The News Roundup — International
Three people were killed in a knife attack in a church in the French city of Nice in what authorities described as an act of “Islamist terror.” Now, thousands of members of the country’s anti-terror security force have been deployed.
As Canada’s coronavirus case numbers rise, officials in the country are linking Canadian Thanksgiving gatherings with a spike in the COVID-19 infection rate. Canadian Prime Minister Justin Trudeau warned that gatherings over Christmas may be in jeopardy if these trends continue.
Last weekend, Chileans voted overwhelmingly to write their country a new constitution. A rewrite of the constitution, which dates back to the legacy of brutal dictator Augusto Pinochet, was a central demand for over a million protesters in Santiago last fall.
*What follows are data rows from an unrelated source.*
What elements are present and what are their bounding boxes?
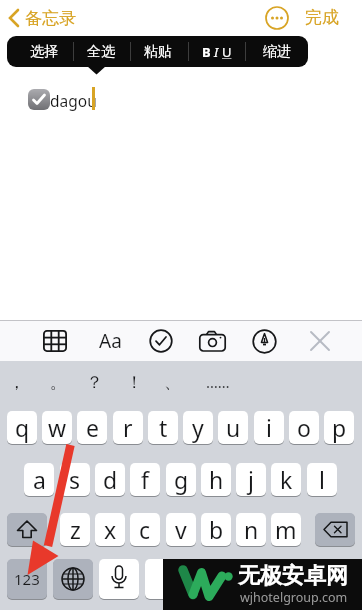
staticText: p — [332, 412, 347, 443]
staticText: g — [174, 464, 189, 495]
button[interactable]: v — [166, 513, 196, 546]
button[interactable] — [300, 322, 340, 360]
staticText: f — [141, 464, 149, 495]
staticText: Aa — [99, 328, 122, 354]
button[interactable]: m — [271, 513, 301, 546]
button[interactable] — [4, 4, 94, 32]
staticText: ， — [8, 372, 25, 393]
button[interactable]: Aa — [90, 322, 130, 360]
staticText: w — [48, 412, 67, 443]
button[interactable] — [35, 322, 75, 360]
button[interactable]: B — [187, 36, 247, 67]
staticText: 完成 — [305, 7, 339, 28]
staticText: ？ — [86, 372, 103, 393]
staticText: 123 — [14, 569, 40, 589]
staticText: m — [275, 514, 297, 545]
button[interactable]: o — [289, 411, 319, 444]
staticText: 、 — [164, 372, 181, 393]
button[interactable]: 粘贴 — [128, 36, 188, 67]
staticText: U — [222, 43, 232, 61]
button[interactable]: i — [254, 411, 284, 444]
staticText: y — [192, 412, 204, 443]
staticText: dagou — [50, 90, 97, 111]
button[interactable] — [53, 559, 93, 599]
button[interactable]: e — [77, 411, 107, 444]
button[interactable]: z — [60, 513, 90, 546]
staticText: wjhotelgroup.com — [240, 589, 348, 606]
button[interactable]: y — [183, 411, 213, 444]
button[interactable]: 选择 — [14, 36, 74, 67]
button[interactable] — [263, 4, 291, 32]
staticText: u — [226, 412, 241, 443]
button[interactable]: l — [307, 463, 337, 496]
button[interactable]: w — [42, 411, 72, 444]
button[interactable] — [141, 322, 181, 360]
staticText: z — [70, 514, 81, 545]
staticText: c — [139, 514, 151, 545]
button[interactable]: a — [24, 463, 54, 496]
staticText: b — [209, 514, 224, 545]
button[interactable]: j — [236, 463, 266, 496]
staticText: 缩进 — [263, 43, 291, 61]
staticText: I — [214, 43, 219, 61]
button[interactable] — [28, 89, 50, 110]
button[interactable]: p — [324, 411, 354, 444]
button[interactable]: t — [148, 411, 178, 444]
staticText: h — [209, 464, 224, 495]
staticText: q — [15, 412, 30, 443]
button[interactable]: k — [271, 463, 301, 496]
button[interactable]: h — [201, 463, 231, 496]
staticText: 备忘录 — [25, 8, 76, 29]
button[interactable]: q — [7, 411, 37, 444]
button[interactable] — [192, 322, 232, 360]
button[interactable]: r — [113, 411, 143, 444]
button[interactable]: x — [95, 513, 125, 546]
staticText: 。 — [50, 372, 67, 393]
staticText: ！ — [126, 372, 143, 393]
button[interactable]: 完成 — [300, 4, 356, 30]
staticText: n — [244, 514, 259, 545]
staticText: l — [319, 464, 325, 495]
button[interactable]: 123 — [7, 559, 47, 599]
button[interactable]: c — [130, 513, 160, 546]
button[interactable]: 缩进 — [247, 36, 307, 67]
button[interactable]: f — [130, 463, 160, 496]
staticText: o — [297, 412, 311, 443]
staticText: 粘贴 — [144, 43, 172, 61]
button[interactable]: n — [236, 513, 266, 546]
button[interactable] — [244, 322, 284, 360]
staticText: 全选 — [87, 43, 115, 61]
button[interactable] — [7, 513, 47, 546]
staticText: …… — [206, 372, 230, 392]
button[interactable] — [315, 513, 355, 546]
staticText: v — [175, 514, 187, 545]
button[interactable] — [99, 559, 139, 599]
button[interactable]: s — [60, 463, 90, 496]
staticText: r — [123, 412, 133, 443]
button[interactable]: u — [218, 411, 248, 444]
button[interactable] — [145, 559, 257, 599]
staticText: x — [104, 514, 117, 545]
staticText: 选择 — [30, 43, 58, 61]
button[interactable]: b — [201, 513, 231, 546]
staticText: B — [202, 43, 211, 61]
staticText: t — [159, 412, 168, 443]
staticText: s — [69, 464, 81, 495]
staticText: k — [280, 464, 293, 495]
button[interactable]: g — [166, 463, 196, 496]
staticText: j — [248, 464, 254, 495]
button[interactable]: d — [95, 463, 125, 496]
staticText: e — [86, 412, 99, 443]
staticText: 无极安卓网 — [238, 562, 348, 590]
staticText: a — [33, 464, 46, 495]
staticText: i — [266, 412, 272, 443]
staticText: d — [103, 464, 118, 495]
button[interactable]: 全选 — [71, 36, 131, 67]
From Daniel Alarcón’sreporting from Chile in The New Yorker:
After the 1973 coup, Pinochet’s military junta consolidated its power through state terror, operating outside any legal framework to disappear and torture thousands and send thousands more into exile. The U.S. Congress responded by blocking arms sales to Chile, an embargo that continued for more than a decade. Meanwhile, Pinochet’s campaign against his enemies went global, with political assassinations carried out in Buenos Aires and even in Washington, D.C., just a couple of miles from the White House. The 1976 election of President Jimmy Carter, who placed special emphasis on human rights, put the Chilean dictatorship in an even more precarious international position, with the country in danger of being considered little more than a rogue state, known worldwide for its brutality.
Shortly after taking power, Pinochet appointed a commission to write a new constitution, and in August, 1980, he announced that the work was complete. There would be a referendum just a month later, on September 11th, not coincidentally the anniversary of the coup seven years earlier. At the time of the 1980 vote, all political parties were illegal, all television stations were controlled by the regime, and there was no opposition press. The country remained in a state of emergency.